I’ve harped about Marketing vs. Technical Communication Content Strategy in this wacky World of Content for a while now. The thesis in short is that we can and must integrate content strategy across these divisions for the sake of competitiveness and customer experience in the modern global market.Now here’s the wrap-up and what I think we should really be doing about it. Your comments have indicated that there are some glowing exceptions to the trend of separation, but that others feel the challenge is hopeless.
My final thoughts below.
Content Strategy is at the centre of debate right now, not only because it’s a buzzy term, but because it brings together content together with the bigger picture issues of planning and accountability. It links in with the overarching business goals that will take content to its rightful place as a strategic asset in any organisation.
Content Strategy unification, integration and sharing of standards. Is it hopeless? No. Difficult? Yes.
Companies don’t get far in a globalising marketplace when we don’t even make strategic efforts to do things because they’re “hard”. We should be reassured more by our similarities than bothered by our differences.

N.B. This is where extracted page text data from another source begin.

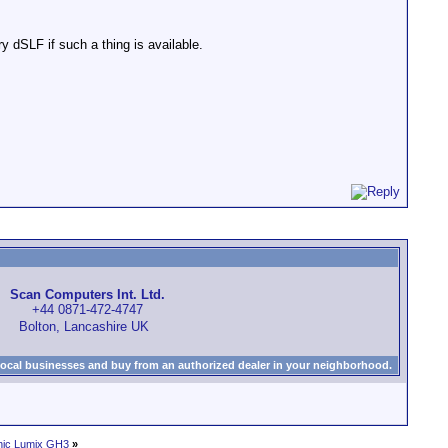
y dSLF if such a thing is available.
Scan Computers Int. Ltd.
+44 0871-472-4747
Bolton, Lancashire UK
local businesses and buy from an authorized dealer in your neighborhood.
ic Lumix GH3
»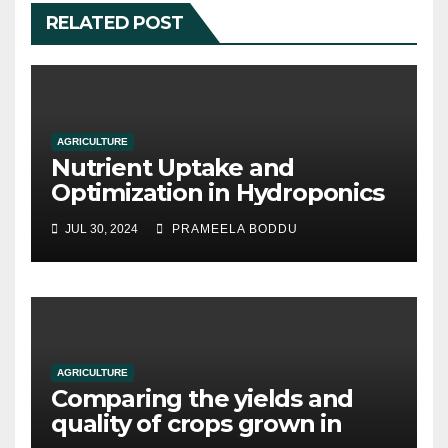
RELATED POST
AGRICULTURE
Nutrient Uptake and
Optimization in Hydroponics
JUL 30, 2024
PRAMEELA BODDU
AGRICULTURE
Comparing the yields and
quality of crops grown in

We have much common ground to build on. In discussing this post with Scott Abel he articulated quite nicely that content professionals share a baseline of skill-sets like:
- analytical and structural thinking
- empathy for the user and usability sensibilities
- the ability to express oneself in words.
Everyone in this world of communications and content rallies behind (or should?) certain battles cries:
- Content is king (but not really…)
- Content is a strategic (critical) business asset
- Consistency helps us and helps customers understand and engage with us
- Business needs first, technology second
Joe Gollner wrote on this blog recently and defined content quite nicely: that which goes in a container. This is most apt. If you’ve been following this series you know I am organising Congility 2011. The “unwritten theme” is recognising that all content professionals are, in the end, concerned with how to best move those containers around amongst different formats, audiences and channels to best serve our customers and business goals. When it can, you can say your content has agility.
Once you are integrated and agile, we can break down silos in delivery as well as silos in the business, and that is really when the customer and therefore the revenue stream will see some effect.
Giving the Customer What They Want
The wisdom that content is king is second (in my mind) to the older wisdom: the customer’s always right.
We’re designing customer experiences; not web pages, not manuals, not help files.
It’s about the customers and what they want to do, how they want to do it; not your content nor what you want them to do. They (may) want to buy your product, if you show them properly why they should. Especially true in the B2B space – putting meat behind the sizzle of communication is vital to engaging the modern mind.
Users want answers to their product and technical questions fast and easily in the format that’s most convenient for them. Not just support post-sales questions, but presales curiosities and decision-making questions. Persuasion loses its effect if it is not backed up with enablement.
I’ll dust off this same “The Oatmeal” cartoon from a previous post:
It talks about how to sell to the new generation (but I don’t think that is generation just in age, this applies to the new generation of consumers). He pulls out three keywords; we must be:
How are you really going to be helpful and knowledgeable without closing the communications loop?
Final thoughts for Marcomm/Web Content folk:
- You are less persuasive when you spend too much time focussed on persuading.
- When you’re selling technology products, the stuff that might bore you – like tables, specs, details, trouble-shooting, how-tos, and so forth – is often make or break to your customers.
- There are all sorts of skills and technologies already developed for technical content that do the things you want to do like control language, metadata style, presentation, and structure across multiple formats. Some may already be in your company. Go learn about them!
- There is a lot of process management experience and integration experience in the more forward thinking TechComms world. Each organisation moves at its own speed. Think of every organisation as being somewhere on a “Content Maturity Model” and check out the DITA Maturity Model, or JoAnn Hackos’ Information Process Maturity Model as examples looking at how a large business can develop its content smarts.
Final thoughts for TechComms:
- No matter how good your information is, if it’s still “the documentation”, then you will struggle to get it considered as a first port of call for users in trouble. Diversify your delivery methods to engage people across different media and models.
- You have so much more to offer the business than you may realise. Your skills are applicable to many business critical operations on both sides of the sales / pre-sales cycle. You know how to deal with ugly, complex content. Teach your colleagues and they will thank you.
- Social media a) has already impacted your career and your customer’s preferred way of ingesting information b) is your pipeline to the user feedback you’ve been denied all these years c) is more trusted than you are by an order of magnitude – you can’t beat ‘em. Join ‘em.
- Search has changed everything.
I’m really interested in hearing the from “the exceptions” – people in the collaborative, integrated, standardised teams out there. There’s been a few comments from those in shining star organisations, and some saying it’s hopeless and that the populations of these worlds could never produce ‘viable offspring’.
Can we do it? What are the half-measures in your opinion that get us at least on the road from point A to B? Where does technology fit into all this?